Monday, Aug. 07, 1944

Born. To Martha Raye, 27, bumptious, big-mouthed Hollywood comedienne, and her fourth husband, Dancer Nick Condos, 36: their (and her) first child, a daughter; in Hollywood. Name Melodye. Weight: 6 lbs. 6 oz.

Divorced. Horace Elgin Dodge Jr., 44, auto scion; by Martha ("Mickey") Devine Dodge, 31, ex-Vanities girl; after, four years of married high life; in Reno. The settlement (according to her attorney): "closer to a million than $500,000." This brought Dodge's total settlements, after three marriages, reputedly close to three million.

Died. Marguerite Alice ("Missy") LeHand. 47, superconfidential secretary of President Roosevelt until her retirement in 1942; of cerebral hemorrhage; during a vacation in Chelsea, Mass. Born in Potsdam, N.Y., daughter of a real-estate man, she went to Washington as a Bureau of Ordnance stenographer, first worked for Franklin Roosevelt when he ran for Vice President in 1920. Gracious, efficient "Missy" stayed on, checking his accounts, presiding at the tea table when Mrs. Roosevelt was absent, deciding which appointment seekers and telephone callers should reach him, answering much of his personal correspondence, sitting with him evenings to take down any vagrant thought. Her voting address was the Roosevelt home in Hyde Park; her home, a third floor suite of the White House.
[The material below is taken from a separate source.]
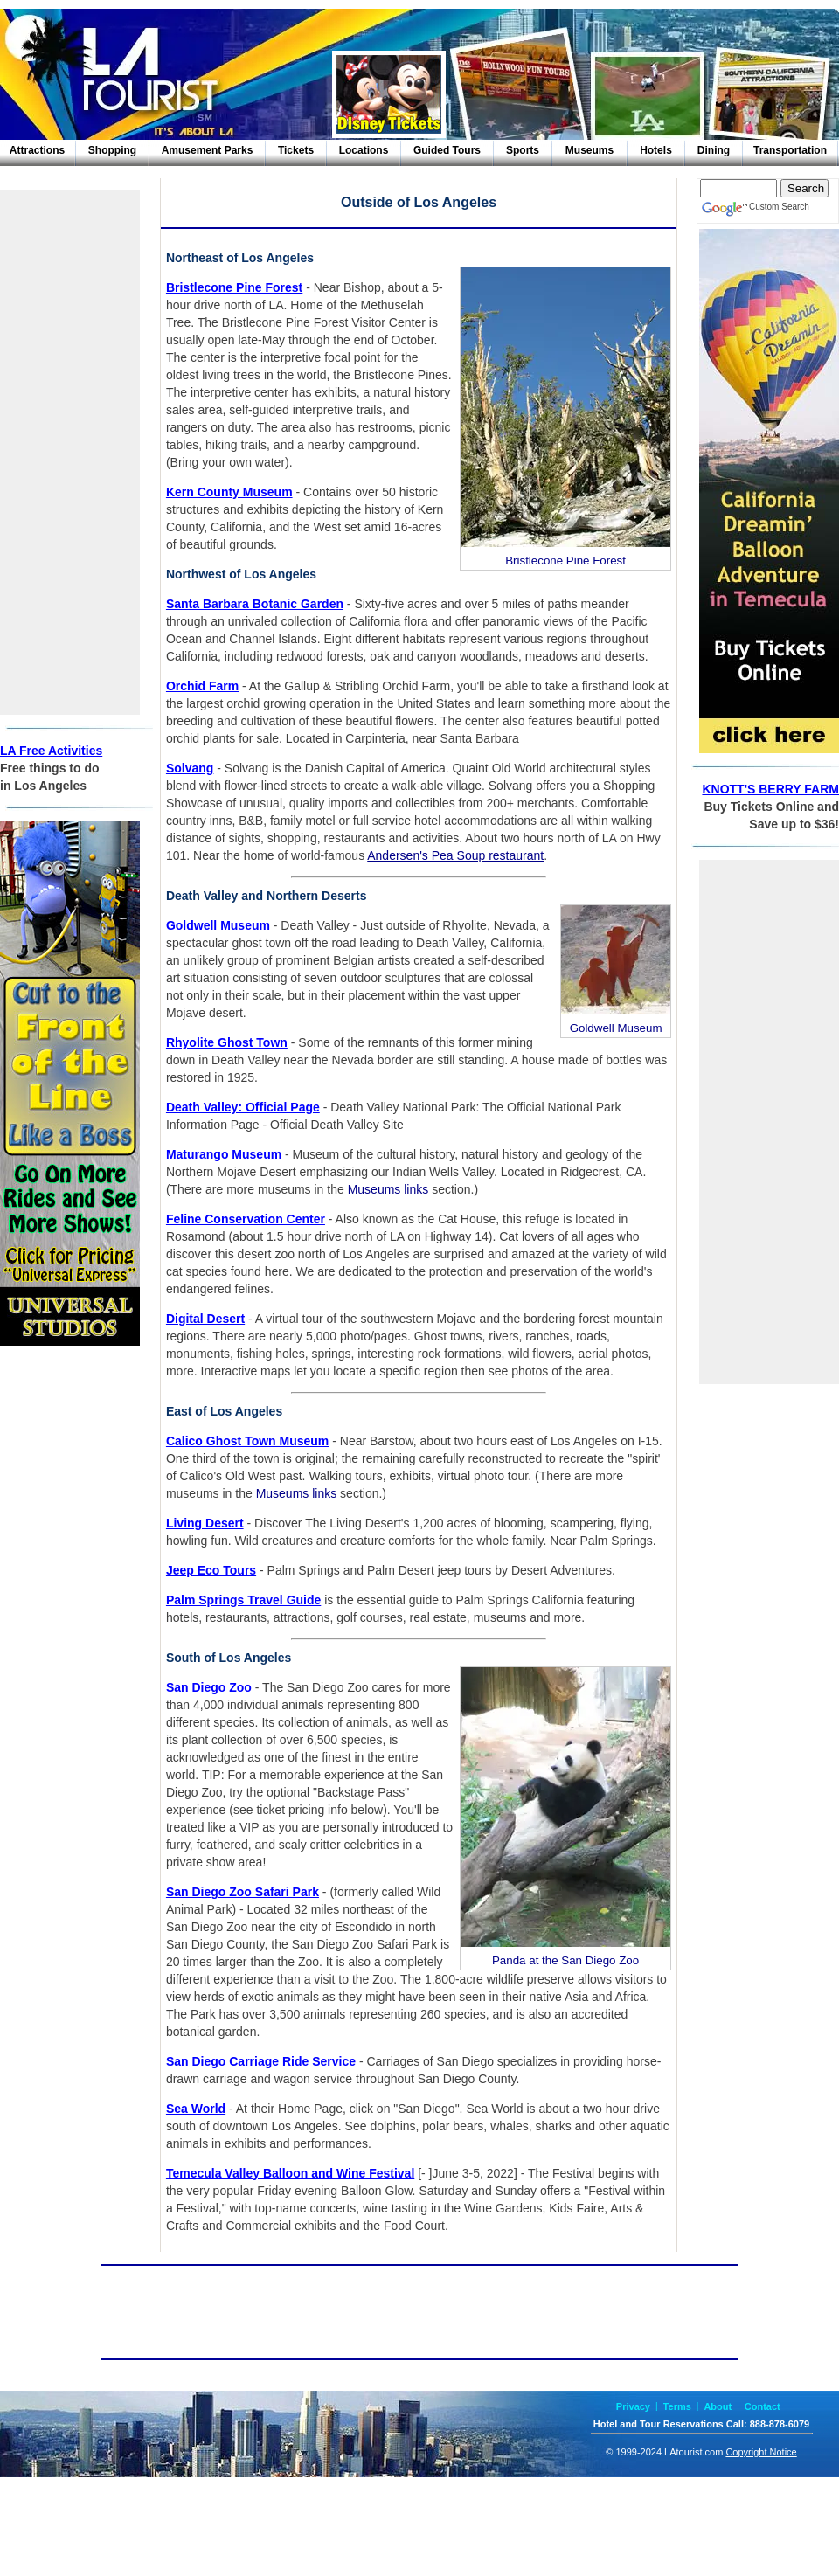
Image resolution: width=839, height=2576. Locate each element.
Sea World (195, 2109)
Died. Katharine Fullerton Gerould, 65, essayist and short-story writer, wife of Princeton's English Department Chairman Professor Gordon Hall Gerould; after long illness; in Princeton, NJ. A constant critic of jazz-age manners, she took time out in 1926 to cover the Dempsey-Tunney fight for Harper's Magazine.

Died. Reza Shah Pahlavi, 66, deposed Shah of Iran; in Johannesburg, South Africa. The tyrannical, miserly, violently anti-foreign builder of modern Iran, he became its dictator by military coup in 1921, "resigned" in favor of his son after the Russian-British invasion of 1941.

Died. James C. ("Bud") Mars, 68, pioneer world-touring balloonist and aviator who gave Hirohito his first plane ride in Tokyo in 1911; of heart disease; in Santa Monica, Calif. A circus high diver who learned to fly in 1908, Mars recently said of his most notable flight: "I wish we had crashed in Tokyo."

Died. Edward Bausch, 89, famed optical manufacturer (Bausch & Lomb) and inventor; after long illness; in Rochester, N.Y. His iris diaphragm shutter made the snapshot camera practical.